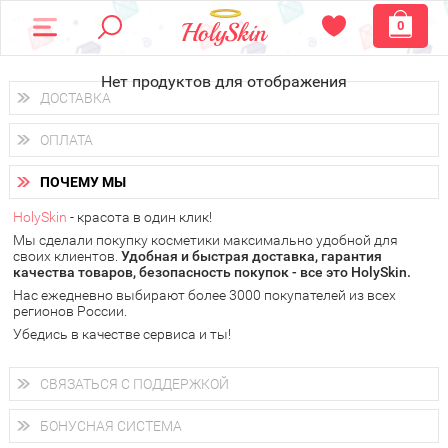
0
Нет продуктов для отображения
ДОСТАВКА
Доставка осуществляется
по всем городам России.
ОПЛАТА
Вы можете выбрать доставку курьером, Почтой России или
получить заказ в пунктах выдачи PickPoint или пункте
Вы можете оплатить свой заказ любым удобным способом:
самовывоза.
ПОЧЕМУ МЫ
наличными деньгами (
QIWI, ЮMoney, WebMoney
);
В 20 городах России доставка осуществляется уже
на
через интернет-банк (Альфа-банк, Сбербанк) и другими
следующий день.
HolySkin
- красота в один клик!
электронными способами.
Мы сделали покупку косметики максимально удобной для
у Вас всегда есть возможность получить
бесплатную
своих клиентов.
доставку от HolySkin.
Удобная и быстрая доставка, гарантия
качества товаров, безопасность покупок - все это HolySkin.
подробнее об условиях доставки и оплаты в Вашем городе
Нас ежедневно выбирают более 3000 покупателей из всех
регионов России.
Убедись в качестве сервиса и ты!
СВЯЗАТЬСЯ С ПОДДЕРЖКОЙ
+7 (800) 707-24-55
Мы будем рады ответить на все Ваши вопросы по работе
БОНУСНАЯ СИСТЕМА
магазина, проконсультировать по товарам, рассказать о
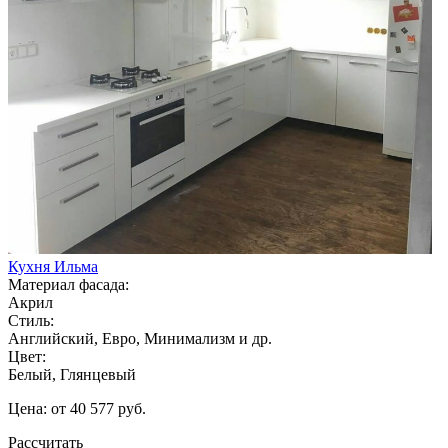
Кухня Ильма
Материал фасада:
Акрил
Стиль:
Английский, Евро, Минимализм и др.
Цвет:
Белый, Глянцевый
Цена: от 40 577 руб.
Рассчитать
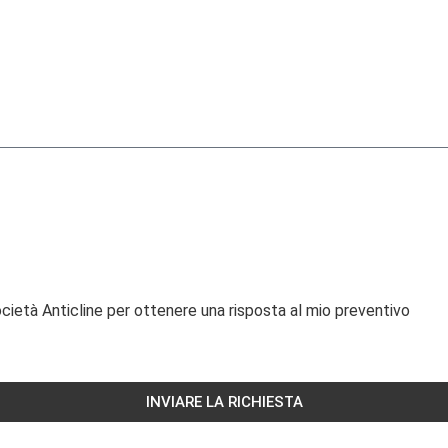
ocietà Anticline per ottenere una risposta al mio preventivo
INVIARE LA RICHIESTA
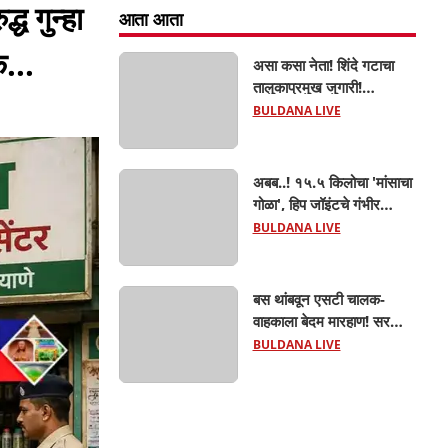
ध गुन्हा
आता आता
...
असा कसा नेता! शिंदे गटाचा
तालुकाप्रमुख जुगारी!
खामगावात तालुकाप्रमुखांच्या
BULDANA LIVE
जुगार अड्ड्यावर डीवायएसपी
पथकाची धाड.. अंधारात पळून
गेला तालुकाप्रमुख; पण ६
अबब..! १५.५ किलोचा 'मांसाचा
जणांना साडेआठ लाखांच्या
गोळा', हिप जॉइंटचे गंभीर
मुद्देमालासह पकडले.....
फ्रॅक्चर अन् मृत्यूशी झुंज...
BULDANA LIVE
बस थांबवून एसटी चालक-
वाहकाला बेदम मारहाण! सरकारी
कामात अडथळा; प्रवाशांसमोर
BULDANA LIVE
धिंगाणा घालणाऱ्या तिघांविरुद्ध
गुन्हा! 'हॉर्न का वाजवला?' या
क्षुल्लक कारणावरून संतापजनक
प्रकार;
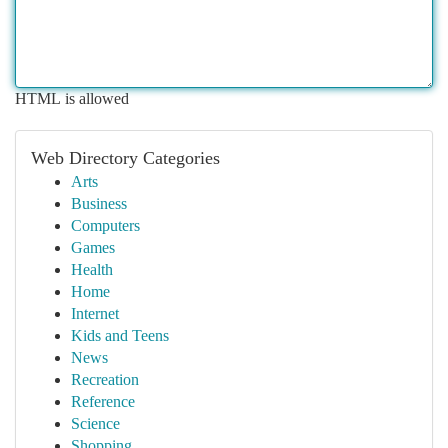
HTML is allowed
Web Directory Categories
Arts
Business
Computers
Games
Health
Home
Internet
Kids and Teens
News
Recreation
Reference
Science
Shopping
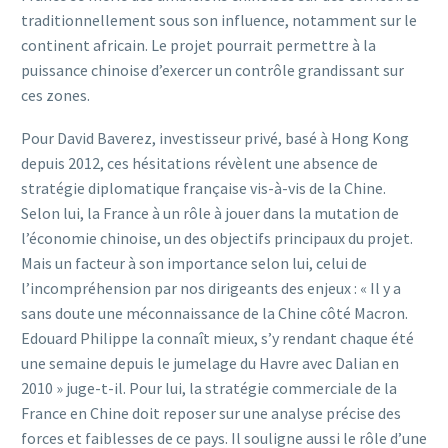
traditionnellement sous son influence, notamment sur le
continent africain. Le projet pourrait permettre à la
puissance chinoise d’exercer un contrôle grandissant sur
ces zones.
Pour David Baverez, investisseur privé, basé à Hong Kong
depuis 2012, ces hésitations révèlent une absence de
stratégie diplomatique française vis-à-vis de la Chine.
Selon lui, la France à un rôle à jouer dans la mutation de
l’économie chinoise, un des objectifs principaux du projet.
Mais un facteur à son importance selon lui, celui de
l’incompréhension par nos dirigeants des enjeux : « Il y a
sans doute une méconnaissance de la Chine côté Macron.
Edouard Philippe la connaît mieux, s’y rendant chaque été
une semaine depuis le jumelage du Havre avec Dalian en
2010 » juge-t-il. Pour lui, la stratégie commerciale de la
France en Chine doit reposer sur une analyse précise des
forces et faiblesses de ce pays. Il souligne aussi le rôle d’une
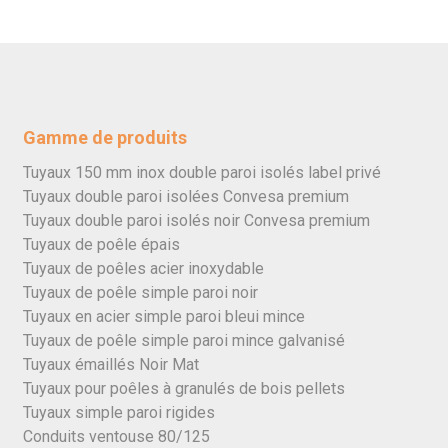
Gamme de produits
Tuyaux 150 mm inox double paroi isolés label privé
Tuyaux double paroi isolées Convesa premium
Tuyaux double paroi isolés noir Convesa premium
Tuyaux de poêle épais
Tuyaux de poêles acier inoxydable
Tuyaux de poêle simple paroi noir
Tuyaux en acier simple paroi bleui mince
Tuyaux de poêle simple paroi mince galvanisé
Tuyaux émaillés Noir Mat
Tuyaux pour poêles à granulés de bois pellets
Tuyaux simple paroi rigides
Conduits ventouse 80/125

▶ _PROBLEM STATEMENT_:
Return only the part above that opens with the line containing "В 20 городах" and closes with the line containing "Selon lui, la", exactly and with both ends, skipping the pictures.

▶ _YOUR RESPONSE_:
В 20 городах России доставка осуществляется уже
на
через интернет-банк (Альфа-банк, Сбербанк) и другими
следующий день.
HolySkin
- красота в один клик!
электронными способами.
Мы сделали покупку косметики максимально удобной для
у Вас всегда есть возможность получить
бесплатную
своих клиентов.
доставку от HolySkin.
Удобная и быстрая доставка, гарантия
качества товаров, безопасность покупок - все это HolySkin.
подробнее об условиях доставки и оплаты в Вашем городе
Нас ежедневно выбирают более 3000 покупателей из всех
регионов России.
Убедись в качестве сервиса и ты!
СВЯЗАТЬСЯ С ПОДДЕРЖКОЙ
+7 (800) 707-24-55
Мы будем рады ответить на все Ваши вопросы по работе
БОНУСНАЯ СИСТЕМА
магазина, проконсультировать по товарам, рассказать о
Кухня Ильма
Материал фасада:
Акрил
Стиль:
Английский, Евро, Минимализм и др.
Цвет:
Белый, Глянцевый
Цена: от 40 577 руб.
Рассчитать
ocietà Anticline per ottenere una risposta al mio preventivo
INVIARE LA RICHIESTA
ध गुन्हा
आता आता
...
असा कसा नेता! शिंदे गटाचा
तालुकाप्रमुख जुगारी!
खामगावात तालुकाप्रमुखांच्या
BULDANA LIVE
जुगार अड्ड्यावर डीवायएसपी
पथकाची धाड.. अंधारात पळून
गेला तालुकाप्रमुख; पण ६
अबब..! १५.५ किलोचा 'मांसाचा
जणांना साडेआठ लाखांच्या
गोळा', हिप जॉइंटचे गंभीर
मुद्देमालासह पकडले.....
फ्रॅक्चर अन् मृत्यूशी झुंज...
BULDANA LIVE
बस थांबवून एसटी चालक-
वाहकाला बेदम मारहाण! सरकारी
कामात अडथळा; प्रवाशांसमोर
BULDANA LIVE
धिंगाणा घालणाऱ्या तिघांविरुद्ध
गुन्हा! 'हॉर्न का वाजवला?' या
क्षुल्लक कारणावरून संतापजनक
प्रकार;
HTML is allowed
Web Directory Categories
Arts
Business
Computers
Games
Health
Home
Internet
Kids and Teens
News
Recreation
Reference
Science
Shopping
traditionnellement sous son influence, notamment sur le
continent africain. Le projet pourrait permettre à la
puissance chinoise d’exercer un contrôle grandissant sur
ces zones.
Pour David Baverez, investisseur privé, basé à Hong Kong
depuis 2012, ces hésitations révèlent une absence de
stratégie diplomatique française vis-à-vis de la Chine.
Selon lui, la France à un rôle à jouer dans la mutation de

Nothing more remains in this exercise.